Figuring History: Robert Colescott, Kerry James Marshall, Mickalene Thomas | Seattle Art Museum, WA

February 15 – May 13, 2018

More information on the exhibition

Figuring History: Robert Colescott, Kerry James Marshall, Mickalene Thomas brings together three generations of contemporary American artists, whose work challenges a Western painting tradition that underrepresents people of color. The vibrant and monumental paintings by these artists offer bold perspectives on Black culture and representation. Presented together for the first time, the figurative paintings of Colescott, Marshall, and Thomas are shaped by distinctive historic events, unique in style, and united in questioning the narratives of history through Black experience. 
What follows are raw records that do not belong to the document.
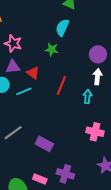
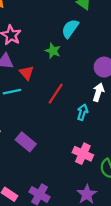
purple rectangle: (44, 144) -> (26, 142), moved

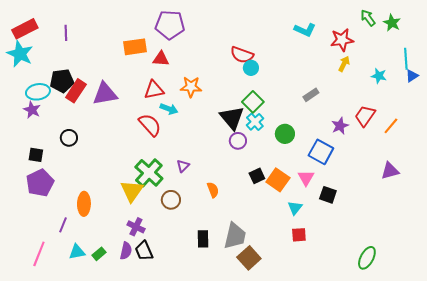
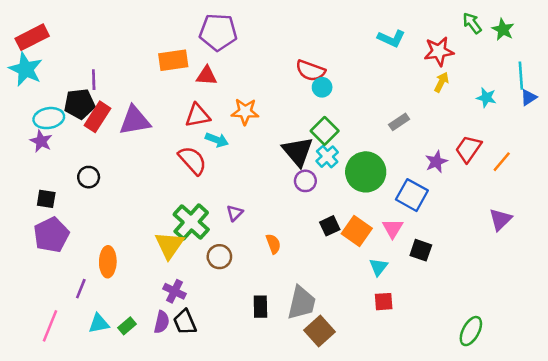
purple line: (66, 33) -> (94, 80), moved
green circle: (285, 134) -> (366, 172), size x1.6
purple triangle: (390, 171) -> (500, 219), turned -30

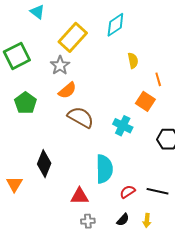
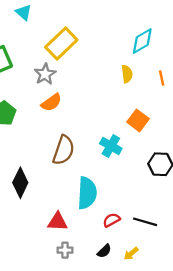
cyan diamond: (115, 25) -> (142, 41), moved
orange line: (158, 79) -> (162, 78), moved
brown semicircle: (81, 117) -> (64, 150), moved, turned 76
yellow arrow: (147, 220) -> (131, 254), turned 40

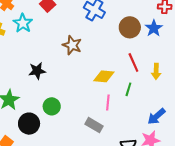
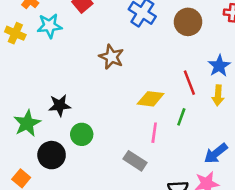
cyan star: (23, 23) -> (49, 26), turned 30
brown circle: (130, 27) -> (188, 22), moved
blue star: (154, 28) -> (219, 66), moved
black star: (37, 71) -> (60, 105), moved

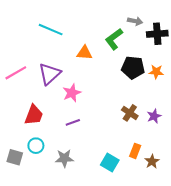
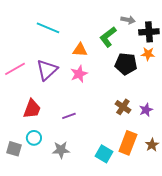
orange star: (156, 72) -> (148, 54), moved
pink star: (72, 93) -> (79, 74), moved
orange rectangle: (135, 151) -> (128, 143), size x1.6
brown star: (152, 161) -> (152, 145), moved

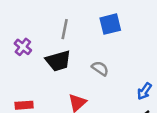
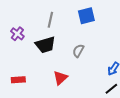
gray semicircle: (100, 68) -> (78, 51), turned -96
The works of these artists together reassess both history painting and history itself through layered references to paintings from the European art history canon. History painting began in 15th-century Europe and traditionally featured imagery that demonstrated the power and the values of the ruling elite. Missing from these works of art were the histories of people of color told on their own terms. In their portrayals, Colescott, Marshall, and Thomas provide testimony centered on Black perspectives in a contemporary context. 

Robert Colescott's paintings speak to the history of colonization by examining the inherited human condition. Full of symbols, Colescott critiques society as a whole through the use of irony and sarcasm. The protagonists of his paintings bear the burden of the history of racism as he works to set the historical record straight.

Unlike Colescott, Kerry James Marshall aims to create artworks that continue the canon of European art history but enrich it with a Black aesthetic. Overwhelmed by the prevalence of white figures and symbols in art history, Marshall's paintings in the Souvenir series focus on Black history as reconciliation.

Mickalene Thomas, meanwhile, engages with the history of modernism in her use of pattern, fabric, and fragmented images which reference cubist imagery. The female figures arranged in challenging poses throughout her work gives new agency to the female form, long placed as passive in European art history. For this exhibition she has created three new works that expand her work in new dynamic directions. In addition, two installations will be in the galleries for visitors to interact with as examples of the sets Thomas builds for her models.